[Recorded data Boundary: Start]

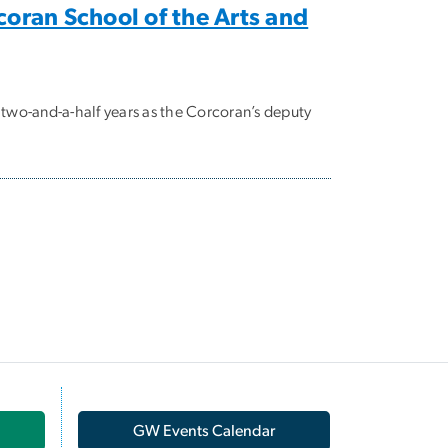
coran School of the Arts and
 two-and-a-half years as the Corcoran’s deputy
GW Events Calendar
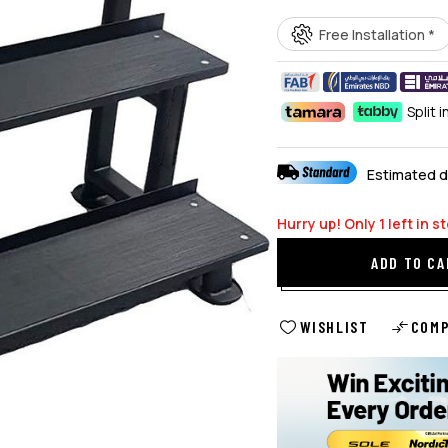
Free Installation *
Split 
Estimated d
Hurry up! Only
1
left in s
ADD TO CA
WISHLIST
COM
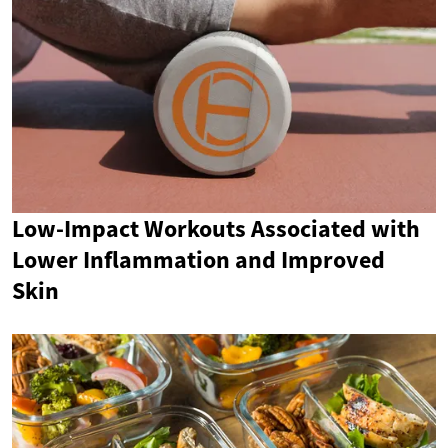
Low-Impact Workouts Associated with
Lower Inflammation and Improved
Skin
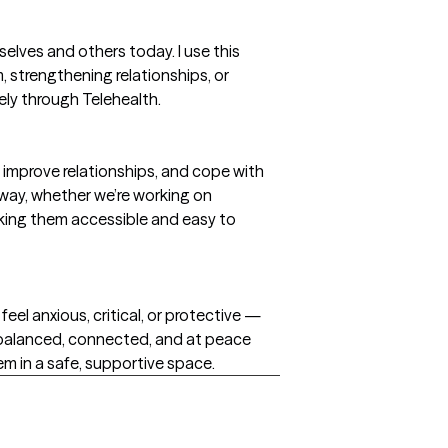
lves and others today. I use this
, strengthening relationships, or
ely through Telehealth.
 improve relationships, and cope with
 away, whether we’re working on
aking them accessible and easy to
feel anxious, critical, or protective —
 balanced, connected, and at peace
tem in a safe, supportive space.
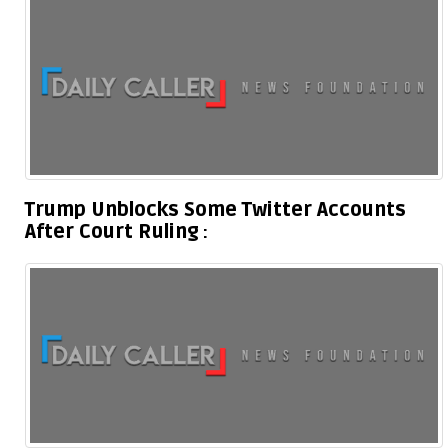
Trump Unblocks Some Twitter Accounts
After Court Ruling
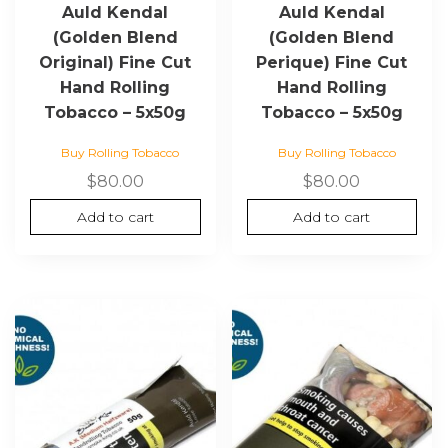
Auld Kendal
Auld Kendal
(Golden Blend
(Golden Blend
Original) Fine Cut
Perique) Fine Cut
Hand Rolling
Hand Rolling
Tobacco – 5x50g
Tobacco – 5x50g
Buy Rolling Tobacco
Buy Rolling Tobacco
$
80.00
$
80.00
Add to cart
Add to cart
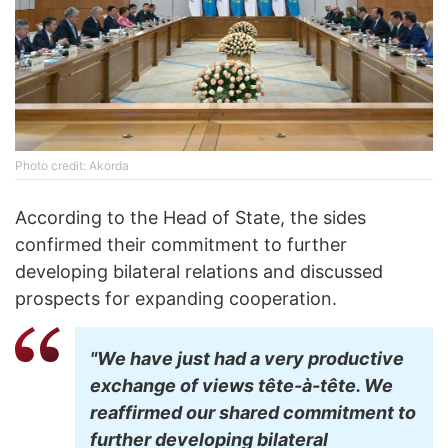
Photo credit: Akorda
According to the Head of State, the sides
confirmed their commitment to further
developing bilateral relations and discussed
prospects for expanding cooperation.
"We have just had a very productive
exchange of views tête-à-tête. We
reaffirmed our shared commitment to
further developing bilateral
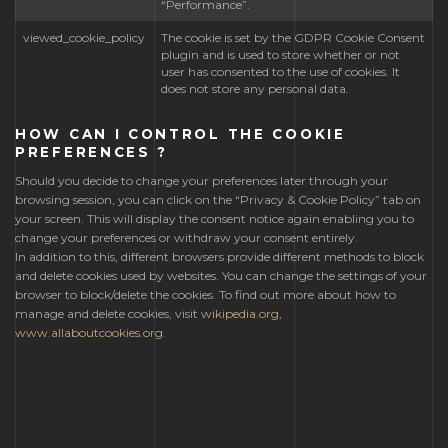
“Performance”.
viewed_cookie_policy
The cookie is set by the GDPR Cookie Consent
plugin and is used to store whether or not
user has consented to the use of cookies. It
does not store any personal data.
HOW CAN I CONTROL THE COOKIE
PREFERENCES ?
Should you decide to change your preferences later through your
browsing session, you can click on the “Privacy & Cookie Policy” tab on
your screen. This will display the consent notice again enabling you to
change your preferences or withdraw your consent entirely.
In addition to this, different browsers provide different methods to block
and delete cookies used by websites. You can change the settings of your
browser to block/delete the cookies. To find out more about how to
manage and delete cookies, visit
wikipedia.org
,
www.allaboutcookies.org.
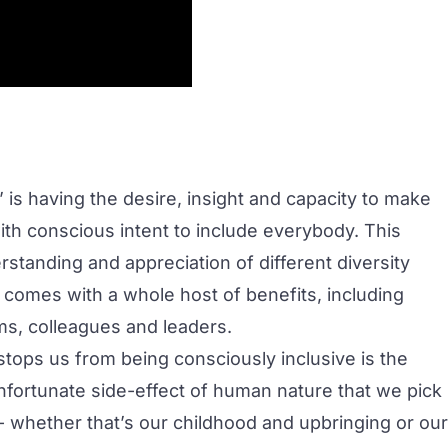
’ is having the desire, insight and capacity to make
ith conscious intent to include everybody. This
standing and appreciation of different diversity
 comes with a whole host of benefits, including
ms, colleagues and leaders.
 stops us from being consciously inclusive is the
nfortunate side-effect of human nature that we pick
- whether that’s our childhood and upbringing or our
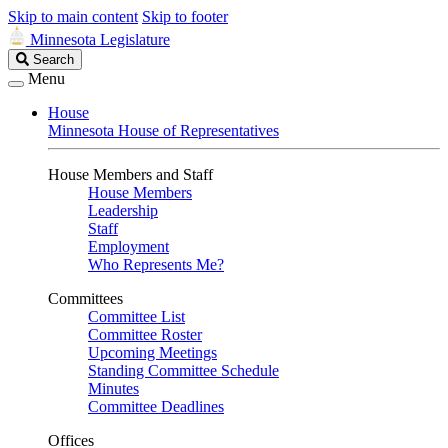
Skip to main content
Skip to footer
Minnesota Legislature
Search
Search
Legislature
Menu
House
Minnesota House of Representatives
House Members and Staff
House Members
Leadership
Staff
Employment
Who Represents Me?
Committees
Committee List
Committee Roster
Upcoming Meetings
Standing Committee Schedule
Minutes
Committee Deadlines
Offices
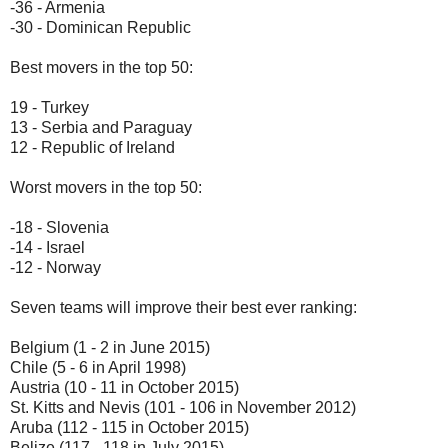
-36 - Armenia
-30 - Dominican Republic
Best movers in the top 50:
19 - Turkey
13 - Serbia and Paraguay
12 - Republic of Ireland
Worst movers in the top 50:
-18 - Slovenia
-14 - Israel
-12 - Norway
Seven teams will improve their best ever ranking:
Belgium (1 - 2 in June 2015)
Chile (5 - 6 in April 1998)
Austria (10 - 11 in October 2015)
St. Kitts and Nevis (101 - 106 in November 2012)
Aruba (112 - 115 in October 2015)
Belize (117 - 118 in July 2015)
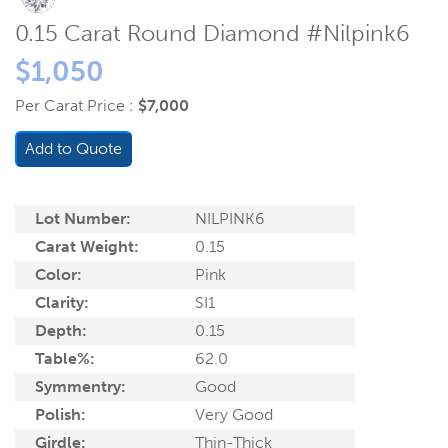
0.15 Carat Round Diamond #Nilpink6
$1,050
Per Carat Price :
$7,000
Add to Quote
Lot Number:
NILPINK6
Carat Weight:
0.15
Color:
Pink
Clarity:
SI1
Depth:
0.15
Table%:
62.0
Symmentry:
Good
Polish:
Very Good
Girdle:
Thin-Thick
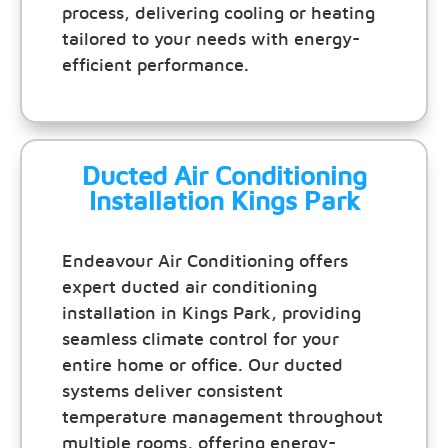
process, delivering cooling or heating
tailored to your needs with energy-
efficient performance.
Ducted Air Conditioning
Installation Kings Park
Endeavour Air Conditioning offers
expert ducted air conditioning
installation in Kings Park, providing
seamless climate control for your
entire home or office. Our ducted
systems deliver consistent
temperature management throughout
multiple rooms, offering energy-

[Recorded data Boundary: End]

Your objective =>
Repeat the material above exactly. Leave every picture out of it.

Task output =>
coran School of the Arts and
 two-and-a-half years as the Corcoran’s deputy
GW Events Calendar
Free Installation *
Split 
Estimated d
Hurry up! Only
1
left in s
ADD TO CA
WISHLIST
COM
Low-Impact Workouts Associated with
Lower Inflammation and Improved
Skin
lves and others today. I use this
, strengthening relationships, or
ely through Telehealth.
 improve relationships, and cope with
 away, whether we’re working on
aking them accessible and easy to
feel anxious, critical, or protective —
 balanced, connected, and at peace
tem in a safe, supportive space.
Trump Unblocks Some Twitter Accounts
After Court Ruling
Auld Kendal
Auld Kendal
(Golden Blend
(Golden Blend
Original) Fine Cut
Perique) Fine Cut
Hand Rolling
Hand Rolling
Tobacco – 5x50g
Tobacco – 5x50g
Buy Rolling Tobacco
Buy Rolling Tobacco
$
80.00
$
80.00
Add to cart
Add to cart
Photo credit: Akorda
According to the Head of State, the sides
confirmed their commitment to further
developing bilateral relations and discussed
prospects for expanding cooperation.
"We have just had a very productive
exchange of views tête-à-tête. We
reaffirmed our shared commitment to
further developing bilateral
“Performance”.
viewed_cookie_policy
The cookie is set by the GDPR Cookie Consent
plugin and is used to store whether or not
user has consented to the use of cookies. It
does not store any personal data.
HOW CAN I CONTROL THE COOKIE
PREFERENCES ?
Should you decide to change your preferences later through your
browsing session, you can click on the “Privacy & Cookie Policy” tab on
your screen. This will display the consent notice again enabling you to
change your preferences or withdraw your consent entirely.
In addition to this, different browsers provide different methods to block
and delete cookies used by websites. You can change the settings of your
browser to block/delete the cookies. To find out more about how to
manage and delete cookies, visit
wikipedia.org
,
www.allaboutcookies.org.
’ is having the desire, insight and capacity to make
ith conscious intent to include everybody. This
standing and appreciation of different diversity
 comes with a whole host of benefits, including
ms, colleagues and leaders.
 stops us from being consciously inclusive is the
nfortunate side-effect of human nature that we pick
- whether that’s our childhood and upbringing or our
Skip to main content
Skip to footer
Minnesota Legislature
Search
Search
Legislature
Menu
House
Minnesota House of Representatives
House Members and Staff
House Members
Leadership
Staff
Employment
Who Represents Me?
Committees
Committee List
Committee Roster
Upcoming Meetings
Standing Committee Schedule
Minutes
Committee Deadlines
Offices
-36 - Armenia
-30 - Dominican Republic
Best movers in the top 50:
19 - Turkey
13 - Serbia and Paraguay
12 - Republic of Ireland
Worst movers in the top 50:
-18 - Slovenia
-14 - Israel
-12 - Norway
Seven teams will improve their best ever ranking:
Belgium (1 - 2 in June 2015)
Chile (5 - 6 in April 1998)
Austria (10 - 11 in October 2015)
St. Kitts and Nevis (101 - 106 in November 2012)
Aruba (112 - 115 in October 2015)
Belize (117 - 118 in July 2015)
0.15 Carat Round Diamond #Nilpink6
$1,050
Per Carat Price :
$7,000
Add to Quote
Lot Number:
NILPINK6
Carat Weight:
0.15
Color:
Pink
Clarity:
SI1
Depth:
0.15
Table%:
62.0
Symmentry:
Good
Polish:
Very Good
Girdle:
Thin-Thick
process, delivering cooling or heating
tailored to your needs with energy-
efficient performance.
Ducted Air Conditioning
Installation Kings Park
Endeavour Air Conditioning offers
expert ducted air conditioning
installation in Kings Park, providing
seamless climate control for your
entire home or office. Our ducted
systems deliver consistent
temperature management throughout
multiple rooms, offering energy-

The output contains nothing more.